:: Provided data
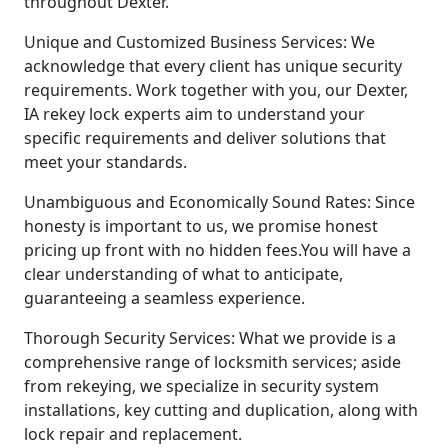
throughout Dexter.
Unique and Customized Business Services: We
acknowledge that every client has unique security
requirements. Work together with you, our Dexter,
IA rekey lock experts aim to understand your
specific requirements and deliver solutions that
meet your standards.
Unambiguous and Economically Sound Rates: Since
honesty is important to us, we promise honest
pricing up front with no hidden fees.You will have a
clear understanding of what to anticipate,
guaranteeing a seamless experience.
Thorough Security Services: What we provide is a
comprehensive range of locksmith services; aside
from rekeying, we specialize in security system
installations, key cutting and duplication, along with
lock repair and replacement.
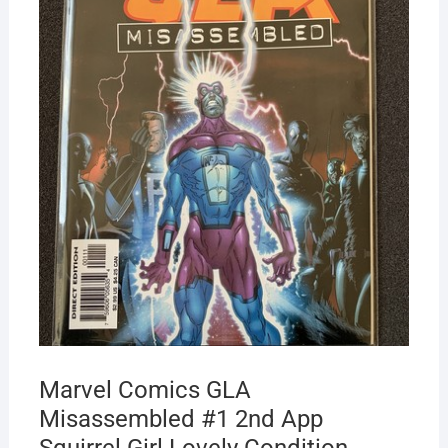
Marvel Comics GLA
Misassembled #1 2nd App
Squirrel Girl Lovely Condition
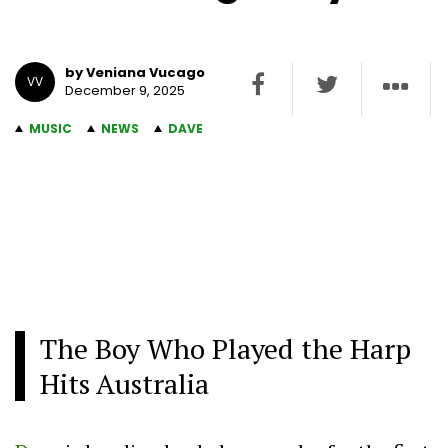
by Veniana Vucago
VV
December 9, 2025
MUSIC
NEWS
DAVE
The Boy Who Played the Harp
Hits Australia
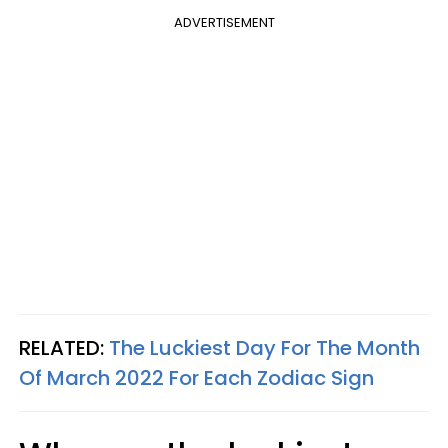
ADVERTISEMENT
RELATED:
The Luckiest Day For The Month
Of March 2022 For Each Zodiac Sign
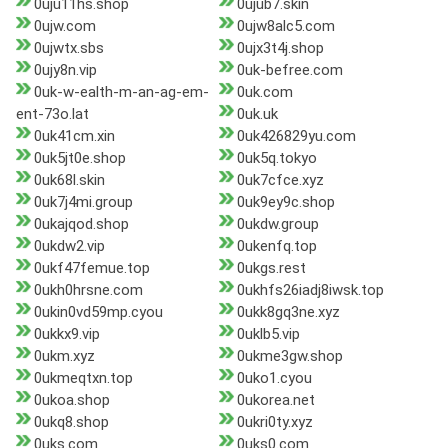
0uju11hs.shop
0ujub7.skin
0ujw.com
0ujw8alc5.com
0ujwtx.sbs
0ujx3t4j.shop
0ujy8n.vip
0uk-befree.com
0uk-w-ealth-m-an-ag-em-
0uk.com
ent-73o.lat
0uk.uk
0uk41cm.xin
0uk426829yu.com
0uk5jt0e.shop
0uk5q.tokyo
0uk68l.skin
0uk7cfce.xyz
0uk7j4mi.group
0uk9ey9c.shop
0ukajqod.shop
0ukdw.group
0ukdw2.vip
0ukenfq.top
0ukf47femue.top
0ukgs.rest
0ukh0hrsne.com
0ukhfs26iadj8iwsk.top
0ukin0vd59mp.cyou
0ukk8gq3ne.xyz
0ukkx9.vip
0uklb5.vip
0ukm.xyz
0ukme3gw.shop
0ukmeqtxn.top
0uko1.cyou
0ukoa.shop
0ukorea.net
0ukq8.shop
0ukri0ty.xyz
0uks.com
0uks0.com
::::
[Problem to work on]: Check the lines above for the word "Dexter" and give the number of lines where it appears, with no other text.

[Result]: 2